◆ **WHAT TO PRODUCE**: Everything from the line containing "čamaca, dvije desantne" through the last line of the material must be restated word for word, and only that.

━━━━━━━━━━━━━━━━━━━━

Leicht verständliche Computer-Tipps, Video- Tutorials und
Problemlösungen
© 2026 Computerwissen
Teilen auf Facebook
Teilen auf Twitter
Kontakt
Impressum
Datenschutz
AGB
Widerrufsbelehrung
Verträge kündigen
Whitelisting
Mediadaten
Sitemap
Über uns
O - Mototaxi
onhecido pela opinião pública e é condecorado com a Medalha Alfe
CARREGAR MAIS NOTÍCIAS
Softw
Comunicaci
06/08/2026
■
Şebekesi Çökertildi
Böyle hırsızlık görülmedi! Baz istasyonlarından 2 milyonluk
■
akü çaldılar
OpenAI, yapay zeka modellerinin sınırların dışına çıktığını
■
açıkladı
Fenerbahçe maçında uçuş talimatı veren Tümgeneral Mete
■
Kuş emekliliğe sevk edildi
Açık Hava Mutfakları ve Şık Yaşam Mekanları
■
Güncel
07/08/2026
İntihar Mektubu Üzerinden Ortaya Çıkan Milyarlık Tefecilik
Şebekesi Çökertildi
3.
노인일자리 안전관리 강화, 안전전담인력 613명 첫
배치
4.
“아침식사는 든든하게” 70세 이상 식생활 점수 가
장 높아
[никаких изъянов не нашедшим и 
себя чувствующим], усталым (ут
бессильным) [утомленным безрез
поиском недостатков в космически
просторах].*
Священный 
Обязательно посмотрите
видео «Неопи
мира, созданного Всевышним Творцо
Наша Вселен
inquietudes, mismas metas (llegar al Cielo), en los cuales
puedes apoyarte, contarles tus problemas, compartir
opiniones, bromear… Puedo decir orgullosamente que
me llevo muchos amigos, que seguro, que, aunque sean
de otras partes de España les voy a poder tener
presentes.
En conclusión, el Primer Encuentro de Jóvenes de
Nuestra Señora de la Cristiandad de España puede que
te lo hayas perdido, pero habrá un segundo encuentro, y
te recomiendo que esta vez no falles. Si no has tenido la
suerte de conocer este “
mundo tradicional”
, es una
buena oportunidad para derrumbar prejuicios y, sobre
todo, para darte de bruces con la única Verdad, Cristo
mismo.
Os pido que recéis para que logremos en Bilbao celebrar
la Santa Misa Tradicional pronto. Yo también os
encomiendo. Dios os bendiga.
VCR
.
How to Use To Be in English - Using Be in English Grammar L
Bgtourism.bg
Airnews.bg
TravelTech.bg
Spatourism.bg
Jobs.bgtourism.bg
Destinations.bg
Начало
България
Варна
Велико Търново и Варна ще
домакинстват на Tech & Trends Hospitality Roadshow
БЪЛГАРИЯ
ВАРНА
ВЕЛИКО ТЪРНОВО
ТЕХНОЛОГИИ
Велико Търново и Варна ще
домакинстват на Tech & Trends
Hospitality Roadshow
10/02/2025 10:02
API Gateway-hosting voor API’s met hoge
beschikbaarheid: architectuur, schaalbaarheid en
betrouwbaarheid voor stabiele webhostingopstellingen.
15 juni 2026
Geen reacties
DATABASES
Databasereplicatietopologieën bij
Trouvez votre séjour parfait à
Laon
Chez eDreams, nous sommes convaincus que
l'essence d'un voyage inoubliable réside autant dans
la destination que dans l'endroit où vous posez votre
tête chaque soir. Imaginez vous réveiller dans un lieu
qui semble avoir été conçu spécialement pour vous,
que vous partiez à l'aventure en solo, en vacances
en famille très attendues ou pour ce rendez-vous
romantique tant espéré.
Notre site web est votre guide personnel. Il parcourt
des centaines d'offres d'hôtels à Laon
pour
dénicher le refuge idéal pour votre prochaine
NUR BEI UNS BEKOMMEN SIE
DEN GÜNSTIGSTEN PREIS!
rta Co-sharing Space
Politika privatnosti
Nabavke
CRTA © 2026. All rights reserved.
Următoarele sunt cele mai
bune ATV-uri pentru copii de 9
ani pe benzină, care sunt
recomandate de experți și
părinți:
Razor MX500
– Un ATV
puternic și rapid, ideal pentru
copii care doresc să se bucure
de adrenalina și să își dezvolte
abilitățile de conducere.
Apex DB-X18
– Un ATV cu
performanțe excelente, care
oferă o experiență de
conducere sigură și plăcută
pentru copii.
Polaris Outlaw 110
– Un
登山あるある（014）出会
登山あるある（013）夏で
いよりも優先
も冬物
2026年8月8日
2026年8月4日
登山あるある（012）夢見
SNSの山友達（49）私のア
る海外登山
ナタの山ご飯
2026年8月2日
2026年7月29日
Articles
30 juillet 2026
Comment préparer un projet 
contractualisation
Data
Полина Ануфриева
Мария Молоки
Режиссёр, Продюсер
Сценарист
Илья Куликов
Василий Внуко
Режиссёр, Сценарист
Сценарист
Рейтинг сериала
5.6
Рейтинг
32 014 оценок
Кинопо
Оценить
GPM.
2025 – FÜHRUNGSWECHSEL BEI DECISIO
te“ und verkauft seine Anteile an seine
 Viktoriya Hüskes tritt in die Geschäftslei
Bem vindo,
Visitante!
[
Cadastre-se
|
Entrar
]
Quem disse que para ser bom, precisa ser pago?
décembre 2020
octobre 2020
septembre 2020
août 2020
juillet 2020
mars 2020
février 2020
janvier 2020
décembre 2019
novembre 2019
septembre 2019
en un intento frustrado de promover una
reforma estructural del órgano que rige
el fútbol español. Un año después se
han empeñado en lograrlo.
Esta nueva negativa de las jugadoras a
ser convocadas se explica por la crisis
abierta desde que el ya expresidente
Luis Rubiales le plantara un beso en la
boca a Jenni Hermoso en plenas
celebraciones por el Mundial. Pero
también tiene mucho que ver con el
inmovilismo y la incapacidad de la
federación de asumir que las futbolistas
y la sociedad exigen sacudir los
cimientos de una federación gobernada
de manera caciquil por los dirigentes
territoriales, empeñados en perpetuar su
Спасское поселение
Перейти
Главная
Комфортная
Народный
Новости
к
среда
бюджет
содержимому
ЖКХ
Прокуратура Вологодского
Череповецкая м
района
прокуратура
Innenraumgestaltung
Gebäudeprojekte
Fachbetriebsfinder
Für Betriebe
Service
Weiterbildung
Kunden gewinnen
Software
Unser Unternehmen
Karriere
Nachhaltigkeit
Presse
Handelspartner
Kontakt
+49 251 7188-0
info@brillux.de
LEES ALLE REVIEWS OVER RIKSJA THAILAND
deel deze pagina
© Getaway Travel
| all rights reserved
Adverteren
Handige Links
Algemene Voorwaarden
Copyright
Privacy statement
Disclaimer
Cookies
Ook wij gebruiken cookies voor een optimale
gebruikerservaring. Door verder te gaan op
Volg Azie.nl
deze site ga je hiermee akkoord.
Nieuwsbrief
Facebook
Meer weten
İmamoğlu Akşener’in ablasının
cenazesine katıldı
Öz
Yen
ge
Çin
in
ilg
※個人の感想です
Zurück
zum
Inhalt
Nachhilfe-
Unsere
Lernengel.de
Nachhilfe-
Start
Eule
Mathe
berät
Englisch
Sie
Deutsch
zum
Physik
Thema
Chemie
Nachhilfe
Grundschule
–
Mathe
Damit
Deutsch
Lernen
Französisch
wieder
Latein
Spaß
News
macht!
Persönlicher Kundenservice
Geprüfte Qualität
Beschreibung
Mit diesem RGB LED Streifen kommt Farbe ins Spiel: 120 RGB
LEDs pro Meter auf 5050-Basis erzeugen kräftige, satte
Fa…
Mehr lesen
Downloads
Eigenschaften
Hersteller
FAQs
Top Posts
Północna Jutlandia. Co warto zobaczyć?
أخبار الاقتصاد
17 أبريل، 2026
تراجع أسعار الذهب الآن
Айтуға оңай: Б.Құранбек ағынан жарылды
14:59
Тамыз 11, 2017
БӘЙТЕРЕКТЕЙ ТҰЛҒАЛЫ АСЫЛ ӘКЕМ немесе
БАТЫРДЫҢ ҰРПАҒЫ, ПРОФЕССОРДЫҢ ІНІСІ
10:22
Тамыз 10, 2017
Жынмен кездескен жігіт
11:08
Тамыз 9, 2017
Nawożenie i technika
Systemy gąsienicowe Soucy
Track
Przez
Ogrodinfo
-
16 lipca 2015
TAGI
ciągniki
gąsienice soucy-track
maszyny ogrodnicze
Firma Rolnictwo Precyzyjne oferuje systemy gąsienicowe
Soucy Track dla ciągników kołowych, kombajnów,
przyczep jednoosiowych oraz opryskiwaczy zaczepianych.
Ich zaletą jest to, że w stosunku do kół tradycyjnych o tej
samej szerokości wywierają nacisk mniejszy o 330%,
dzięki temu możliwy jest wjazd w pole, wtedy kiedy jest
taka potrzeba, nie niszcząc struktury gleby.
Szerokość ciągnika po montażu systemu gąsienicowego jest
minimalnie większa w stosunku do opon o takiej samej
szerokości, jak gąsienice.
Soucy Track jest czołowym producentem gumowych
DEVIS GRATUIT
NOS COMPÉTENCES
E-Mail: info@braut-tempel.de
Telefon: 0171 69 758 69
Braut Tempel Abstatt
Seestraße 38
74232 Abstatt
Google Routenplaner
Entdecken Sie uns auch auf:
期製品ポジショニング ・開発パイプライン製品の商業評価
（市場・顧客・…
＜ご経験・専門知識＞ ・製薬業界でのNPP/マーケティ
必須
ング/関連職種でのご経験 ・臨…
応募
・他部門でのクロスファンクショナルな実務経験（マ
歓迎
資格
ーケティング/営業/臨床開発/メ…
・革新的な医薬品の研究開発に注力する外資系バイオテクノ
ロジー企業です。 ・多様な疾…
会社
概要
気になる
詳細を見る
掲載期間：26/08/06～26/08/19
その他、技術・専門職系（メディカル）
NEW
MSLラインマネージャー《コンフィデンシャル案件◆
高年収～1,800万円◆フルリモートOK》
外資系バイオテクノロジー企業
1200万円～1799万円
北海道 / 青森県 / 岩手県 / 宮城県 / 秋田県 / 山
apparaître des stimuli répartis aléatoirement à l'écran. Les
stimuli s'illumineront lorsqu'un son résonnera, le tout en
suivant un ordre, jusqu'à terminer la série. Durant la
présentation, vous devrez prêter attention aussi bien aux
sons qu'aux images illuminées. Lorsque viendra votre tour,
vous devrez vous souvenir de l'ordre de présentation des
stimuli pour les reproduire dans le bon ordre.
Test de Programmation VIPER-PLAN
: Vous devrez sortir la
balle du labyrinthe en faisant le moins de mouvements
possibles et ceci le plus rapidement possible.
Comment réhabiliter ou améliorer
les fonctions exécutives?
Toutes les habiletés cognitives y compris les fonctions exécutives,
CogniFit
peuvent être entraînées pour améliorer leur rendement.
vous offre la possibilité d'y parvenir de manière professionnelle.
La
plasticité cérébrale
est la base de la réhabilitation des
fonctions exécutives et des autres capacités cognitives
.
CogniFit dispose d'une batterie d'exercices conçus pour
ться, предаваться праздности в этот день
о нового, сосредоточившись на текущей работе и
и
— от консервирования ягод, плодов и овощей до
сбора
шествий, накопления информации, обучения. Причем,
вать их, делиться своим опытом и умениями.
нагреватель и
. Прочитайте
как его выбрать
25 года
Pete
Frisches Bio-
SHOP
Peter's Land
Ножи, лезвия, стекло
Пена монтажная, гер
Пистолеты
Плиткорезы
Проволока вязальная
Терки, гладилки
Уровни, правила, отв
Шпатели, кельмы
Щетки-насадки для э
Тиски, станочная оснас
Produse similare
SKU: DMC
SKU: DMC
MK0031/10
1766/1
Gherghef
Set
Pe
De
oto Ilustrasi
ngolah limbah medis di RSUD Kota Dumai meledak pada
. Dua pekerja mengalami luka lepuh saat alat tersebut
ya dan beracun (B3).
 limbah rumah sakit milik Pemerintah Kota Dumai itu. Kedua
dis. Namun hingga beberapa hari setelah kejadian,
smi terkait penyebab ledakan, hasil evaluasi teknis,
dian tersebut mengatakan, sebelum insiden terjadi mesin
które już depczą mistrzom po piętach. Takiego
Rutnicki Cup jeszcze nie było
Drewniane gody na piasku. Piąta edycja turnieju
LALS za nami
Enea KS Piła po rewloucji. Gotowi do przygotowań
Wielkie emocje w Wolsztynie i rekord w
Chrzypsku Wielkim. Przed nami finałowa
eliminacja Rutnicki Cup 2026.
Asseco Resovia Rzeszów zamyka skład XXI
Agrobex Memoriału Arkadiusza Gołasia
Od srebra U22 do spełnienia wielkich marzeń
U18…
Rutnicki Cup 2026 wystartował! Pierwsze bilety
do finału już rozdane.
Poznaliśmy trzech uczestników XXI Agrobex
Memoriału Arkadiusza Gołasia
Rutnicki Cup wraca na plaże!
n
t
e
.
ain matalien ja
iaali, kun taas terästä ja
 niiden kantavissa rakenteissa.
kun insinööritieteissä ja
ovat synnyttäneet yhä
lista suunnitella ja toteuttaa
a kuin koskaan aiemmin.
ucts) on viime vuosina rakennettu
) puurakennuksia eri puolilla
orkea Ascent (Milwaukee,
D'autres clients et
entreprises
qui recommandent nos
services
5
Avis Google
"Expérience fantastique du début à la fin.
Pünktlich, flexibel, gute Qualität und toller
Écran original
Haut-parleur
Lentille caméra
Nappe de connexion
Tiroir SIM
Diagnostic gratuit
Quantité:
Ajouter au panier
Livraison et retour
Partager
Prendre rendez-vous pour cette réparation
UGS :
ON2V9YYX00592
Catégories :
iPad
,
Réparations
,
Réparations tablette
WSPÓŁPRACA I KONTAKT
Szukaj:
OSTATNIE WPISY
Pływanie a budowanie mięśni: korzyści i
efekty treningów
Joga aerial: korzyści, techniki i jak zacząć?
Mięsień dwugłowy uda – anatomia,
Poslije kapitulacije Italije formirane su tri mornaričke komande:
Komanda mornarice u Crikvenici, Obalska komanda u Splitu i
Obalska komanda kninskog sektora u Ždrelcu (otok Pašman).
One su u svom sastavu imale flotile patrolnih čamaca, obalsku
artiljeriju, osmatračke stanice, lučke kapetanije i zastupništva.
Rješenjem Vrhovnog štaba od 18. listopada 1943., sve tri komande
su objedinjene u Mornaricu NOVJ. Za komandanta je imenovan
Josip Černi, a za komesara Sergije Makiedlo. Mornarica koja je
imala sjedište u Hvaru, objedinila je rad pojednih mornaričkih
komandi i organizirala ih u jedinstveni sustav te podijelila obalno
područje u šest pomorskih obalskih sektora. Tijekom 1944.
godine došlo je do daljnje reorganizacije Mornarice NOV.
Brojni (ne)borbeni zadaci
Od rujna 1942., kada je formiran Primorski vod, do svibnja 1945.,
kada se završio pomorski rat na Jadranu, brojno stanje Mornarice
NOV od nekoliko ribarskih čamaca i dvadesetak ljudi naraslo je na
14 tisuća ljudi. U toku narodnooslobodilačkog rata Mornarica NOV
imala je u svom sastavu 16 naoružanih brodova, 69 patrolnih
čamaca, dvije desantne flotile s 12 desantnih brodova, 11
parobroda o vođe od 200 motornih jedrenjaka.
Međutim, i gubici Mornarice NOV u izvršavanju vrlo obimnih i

━━━━━━━━━━━━━━━━━━━━

◆ **RESPONSE AREA**:
čamaca, dvije desantne flotile s 12 desantnih brodova, 11
parobroda o vođe od 200 motornih jedrenjaka.
Međutim, i gubici Mornarice NOV u izvršavanju vrlo obimnih i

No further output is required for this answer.